Baburaj Aiswarya, Jayadevan Syamini, Aliyana Akshaya Kumar, Sk Naveen Kumar, Stylios George K
Department of Electronics, Mangalore University, Mangalore, 574199, India.
Research Institute for Flexible Materials, School of Textiles and Design, Heriot-Watt University, Netherdale, Galashiels, TD1 3HF, United Kingdom of Great Britain and Northern Ireland.
Adv Sci (Weinh). 2025 May;12(20):e2417414. doi: 10.1002/advs.202417414. Epub 2025 Apr 25.

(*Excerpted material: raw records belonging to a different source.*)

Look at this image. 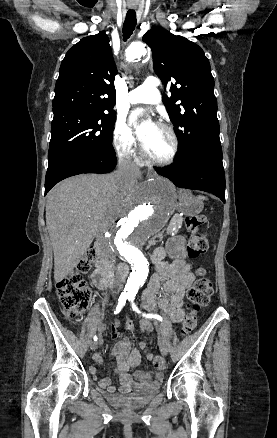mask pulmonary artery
Listing matches in <instances>:
<instances>
[{"label":"pulmonary artery","instance_id":"obj_1","mask_svg":"<svg viewBox=\"0 0 277 438\" xmlns=\"http://www.w3.org/2000/svg\"><path fill=\"white\" fill-rule=\"evenodd\" d=\"M159 76H147L146 81H143L142 87H133L130 90L129 101L132 104H156L160 103L162 93L158 90H162L164 85L158 84ZM170 83L166 86L171 85Z\"/></svg>","mask_w":277,"mask_h":438}]
</instances>
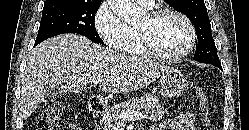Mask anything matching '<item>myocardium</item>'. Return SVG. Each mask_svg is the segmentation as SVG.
<instances>
[{"mask_svg": "<svg viewBox=\"0 0 249 130\" xmlns=\"http://www.w3.org/2000/svg\"><path fill=\"white\" fill-rule=\"evenodd\" d=\"M165 16H175L181 19L189 31V40L185 48L179 53L173 55H166L157 51L151 41L150 33L147 27H138L137 32L140 39V44L143 49V52L148 57L163 61V62H175L185 58L195 47L197 40V33L194 24L192 21L182 12L174 9H156L152 10L147 14V17L151 23L156 22Z\"/></svg>", "mask_w": 249, "mask_h": 130, "instance_id": "1", "label": "myocardium"}]
</instances>
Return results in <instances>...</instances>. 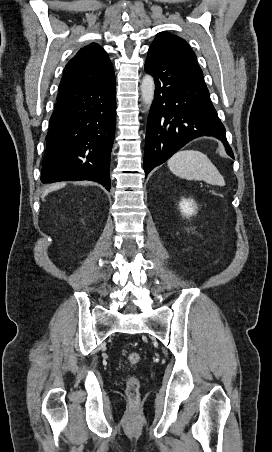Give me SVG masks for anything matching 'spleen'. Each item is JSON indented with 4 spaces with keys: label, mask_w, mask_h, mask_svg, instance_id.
<instances>
[{
    "label": "spleen",
    "mask_w": 272,
    "mask_h": 452,
    "mask_svg": "<svg viewBox=\"0 0 272 452\" xmlns=\"http://www.w3.org/2000/svg\"><path fill=\"white\" fill-rule=\"evenodd\" d=\"M171 172L187 180H203L211 185L224 186L225 181L215 165L202 152L181 150L169 160Z\"/></svg>",
    "instance_id": "3e777b00"
}]
</instances>
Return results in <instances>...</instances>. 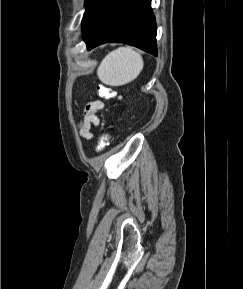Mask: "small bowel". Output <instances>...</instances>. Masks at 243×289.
<instances>
[{
    "mask_svg": "<svg viewBox=\"0 0 243 289\" xmlns=\"http://www.w3.org/2000/svg\"><path fill=\"white\" fill-rule=\"evenodd\" d=\"M103 107L104 103L101 100H93L86 105L84 117L79 125V133L85 139L92 138L91 127L99 125L100 120L97 113Z\"/></svg>",
    "mask_w": 243,
    "mask_h": 289,
    "instance_id": "1",
    "label": "small bowel"
}]
</instances>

Triboelectric nanogenerators (TENGs) are emerging as transformative technologies for sustainable energy harvesting and precision sensing, offering eco-friendly power generation from mechanical motion. They harness mechanical energy while enabling self-sustaining sensing for self-powered devices. However, challenges such as material optimization, fabrication techniques, design strategies, and output stability must be addressed to fully realize their practical potential. Artificial intelligence (AI), with its capabilities in advanced data analysis, pattern recognition, and adaptive responses, is revolutionizing fields like healthcare, industrial automation, and smart infrastructure. When integrated with TENGs, AI can overcome current limitations by enhancing output, stability, and adaptability. This review explores the synergistic potential of AI-driven TENG systems, from optimizing materials and fabrication to embedding machine learning and deep learning algorithms for intelligent real-time sensing. These advancements enable improved energy harvesting, predictive maintenance, and dynamic performance optimization, making TENGs more practical across industries. The review also identifies key challenges and future research directions, including the development of low-power AI algorithms, sustainable materials, hybrid energy systems, and robust security protocols for AI-enhanced TENG solutions.
摩擦纳米发电机(TENGs)正作为可持续能量收集和精确传感的变革性技术崭露头角,可通过机械运动实现环保发电。它们在利用机械能的同时,还能为自供电设备实现自我维持的传感功能。然而,要充分发挥其实际潜力,必须应对诸如材料优化、制造技术、设计策略和输出稳定性等挑战。人工智能(AI)凭借其在高级数据分析、模式识别和自适应响应方面的能力,正在彻底改变医疗保健、工业自动化和智能基础设施等领域。与TENGs集成时,AI可以通过提高输出、稳定性和适应性来克服当前的局限性。本文综述探讨了AI驱动的TENG系统的协同潜力,从优化材料和制造到嵌入机器学习和深度学习算法以实现智能实时传感。这些进展有助于改进能量收集、预测性维护和动态性能优化,使TENGs在各个行业中更具实用性。综述还确定了关键挑战和未来研究方向,包括低功耗AI算法、可持续材料、混合能源系统的开发,以及用于AI增强TENG解决方案的强大安全协议。